Водопьянов упорно не сознавался в своих намерениях, но Ройс догадывался, о чем он думает. Мысль, что они прозевали самолет, угнетала Водопьянова.
Тем временем Ройс принялся снова налаживать их быт, промывал язвы у себя на ногах, перестраивал снежный тоннель. Выход из него Ройс расширил и вывел на подветренную сторону так, чтобы его не заносило. Работа быстро утомляла его, но он ни за что не хотел сидеть сложа руки. Он заделал подушками и снегом дыру, которую проломил в стене фюзеляжа, и, пробив новую — выше и меньше, — завесил ее обрывком парашюта. Разбив свой день на короткие смены, он часть из них проводил снаружи, даже в плохую погоду. Но его тревожил Водопьянов; чтобы как-то отвлечь больного от мрачных мыслей, Руперт возобновил уроки русского языка и демонстративно начал готовить навигационные приборы к тому дню, когда можно будет определить их местоположение по какому-нибудь светилу. В фюзеляже он достраивал сани, ежедневно массировал холодные, неживые ноги Водопьянова, убирал за ним, натаскивал свежего снега и льда. Ему не приходилось придумывать себе работу — повседневная борьба за существование отнимала все время и силы.
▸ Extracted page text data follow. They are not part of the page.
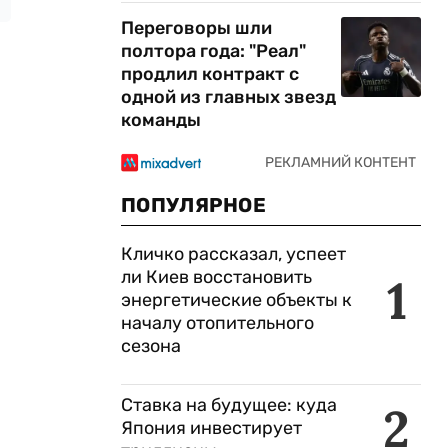
Переговоры шли
полтора года: "Реал"
продлил контракт с
одной из главных звезд
команды
ПОПУЛЯРНОЕ
Кличко рассказал, успеет
ли Киев восстановить
1
энергетические объекты к
началу отопительного
сезона
Ставка на будущее: куда
2
Япония инвестирует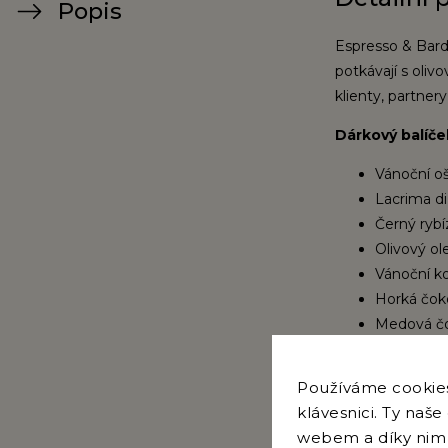
Popis
Espresso & Bardo
potkávají s oli
klienty, partnery
Dárkový balíče
Vánoční o
Lacrima d
Černý rybí
Olivový ol
Vánoční ko
Horká čoko
Medová čo
Červené ví
Používáme cookies.
klávesnici. Ty naš
webem a díky nim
Каждый полдень, когда небо на юге слегка серело, он отваживался выйти наружу и бродил, разыскивая еще какие-нибудь мешки с продовольствием или снаряжением. И хотя он не надеялся найти что-либо в этой выглаженной ветром пустыне (правда, ему пришлось вторично закапывать труп одного из русских летчиков), он однажды наткнулся на резиновую надувную лодку, которая еще сохранила немного воздуха и, обледенев вместе с парашютом, на котором была сброшена, превратилась в причудливый белый ком.
— Вот это повезло, — сказал он Водопьянову, втащив лодку внутрь. — Она пригодится нам, когда мы будем уходить.
Водопьянов засмеялся:
— Учтите, меня укачивает.
К нему возвращался юмор, и теперь, когда день начал понемногу освобождаться из темницы, Водопьянова все больше и больше интересовало то, что происходило за стенами их норы. Он подробно расспрашивал Руперта: светло ли там, увеличились ли за зиму торосы или лед стал ровнее? Он хорошо знал Арктику, и Руперт, решив ничего от него не скрывать, рассказал, что вокруг много ровных площадок. Разводий еще не было, но Водопьянов полагал, что льдина быстро дрейфует и что их могло отнести далеко к северу от Гренландии, если не к самому полюсу. Это было обычное направление дрейфа.
— Когда погода установится, — пообещал ему Руперт, — я вытащу вас на лед, и вы сами посмотрите, что там делается.
Но погода испортилась. Ветер снова бушевал, сотрясая их ненадежное жилье. Снова стерлись и незаметно проходили дни, а убежище их подпрыгивало, дрожало, гремело; и все же Руперт упрямо каждый день опять и опять выходил наружу, хотя ветер дул с такой силой, что ему удавалось сделать лишь несколько шагов вдоль фюзеляжа и то пригнувшись, загораживая лицо от режущего снега; в такие минуты Руперт иногда мечтал о смерти, как об избавлении. Он пришел к выводу, что в этой пытке темнотой и всякими невзгодами он стал надгробным памятником самому себе — не своему терпению, а своим прежним теориям относительно того, что в этом тесном мире человек должен сам заботиться о себе и полагаться только на себя и на свои силы.
— Когда-то у меня были твердые взгляды на жизнь. — говорил он Водопьянову, стуча зубами от холода, но все-таки стаскивая с себя одежду. Затем он быстро залез в спальный мешок и стянул его поплотнее вокруг шеи, дожидаясь, когда тепло его тела согреет мешок. — У меня была чудесная теория: если человек полагается только на себя и делает все, что в его силах, он может выпутаться из любой передряги.
Ему захотелось сообщить Водопьянову, что теперь он думает по-другому.
— Каким же я был болваном, — произнес он презрительно, чувствуя, что пришла пора отказаться от одного из своих принципов. — Да, — прибавил он как бы вскользь, — когда я вернусь, мне придется все обдумать заново. Человеку одному — нельзя, он превращается в животное…
Он не ожидал, что Водопьянов поймет, но русский удивил его: сначала он произнес свое обычное, похожее на вздох «ну-ну» и вдруг разразился настоящим монологом.
— То, что вы говорите, Руперт, — очень верно. Всем теориям насчет того, как надо жить, здесь приходит конец. Даже самым скромным и непритязательным. Что здесь имеет значение? Как выжить. И больше ничего. Абсолютно ничего! Кто выберет для себя такую жизнь? Кому она может прийтись ко вкусу? Жить в одиночестве? Не принося никакой пользы?